From 739b3d9436e0c3a94618c447df4d51a887cc9016 Mon Sep 17 00:00:00 2001
From: "Victoria Terenina (torymur)" <torymur@gmail.com>
Date: Fri, 20 Dec 2024 15:02:52 +0000
Subject: [PATCH] Non-optional eos_token_id

---
 src/error.rs                 |  3 --
 src/index.rs                 | 13 +++-----
 src/python_bindings/mod.rs   |  2 +-
 src/vocabulary/mod.rs        | 60 ++++++++----------------------------
 tests/fsm/test_vocabulary.py | 11 ++++---
 5 files changed, 25 insertions(+), 64 deletions(-)
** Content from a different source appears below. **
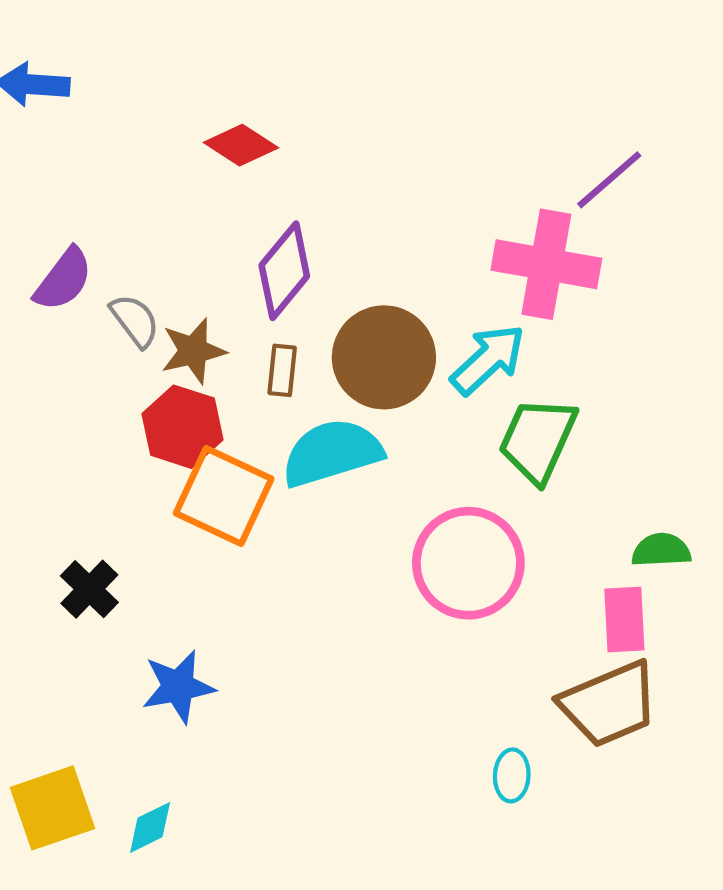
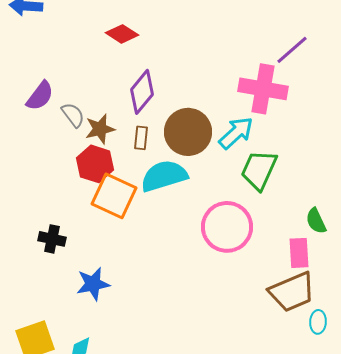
green semicircle: (661, 550) -> (316, 221), turned -112
black cross: (89, 589) -> (52, 239), turned -32
cyan ellipse: (512, 775) -> (318, 322), moved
diff --git a/src/error.rs b/src/error.rs
index 53a8728..4ffe7ed 100644
--- a/src/error.rs
+++ b/src/error.rs
@@ -6,9 +6,6 @@ pub type Result<T, E = crate::Error> = std::result::Result<T, E>;
 pub enum Error {
     #[error("The vocabulary does not allow to build an index that matches the input")]
     InsufficientVocabulary,
-    // TODO: this error will be removed once eos_token_id for vocabulary won't be optional
-    #[error("Index failed since vocabulary doesn't provide eos token id")]
-    IndexEosTokenIdNotAvailable,
     #[error("Failed to build DFA {0}")]
     IndexDfaError(#[from] Box<regex_automata::dfa::dense::BuildError>),
     #[error("Index failed since anchored universal start state doesn't exist")]
diff --git a/src/index.rs b/src/index.rs
index fc35aa7..e8d839d 100644
--- a/src/index.rs
+++ b/src/index.rs
@@ -18,12 +18,7 @@ pub struct Index {
 
 impl Index {
     pub(crate) fn new(regex: &str, vocabulary: &Vocabulary) -> Result<Self> {
-        let eos_token_id = match vocabulary.eos_token_id() {
-            Some(s) => s,
-            // TODO: this error will be removed once eos_token_id for vocabulary won't be optional
-            None => return Err(Error::IndexEosTokenIdNotAvailable),
-        };
-
+        let eos_token_id = vocabulary.eos_token_id();
         let dfa = DFA::new(regex).map_err(Box::new)?;
         let start_state = match dfa.universal_start_state(Anchored::Yes) {
             Some(s) => s,
@@ -135,7 +130,7 @@ mod tests {
     #[test]
     fn index_from_regex() {
         let regex = "0|[1-9][0-9]*";
-        let vocabulary = Vocabulary::new(Some(4))
+        let vocabulary = Vocabulary::new(4)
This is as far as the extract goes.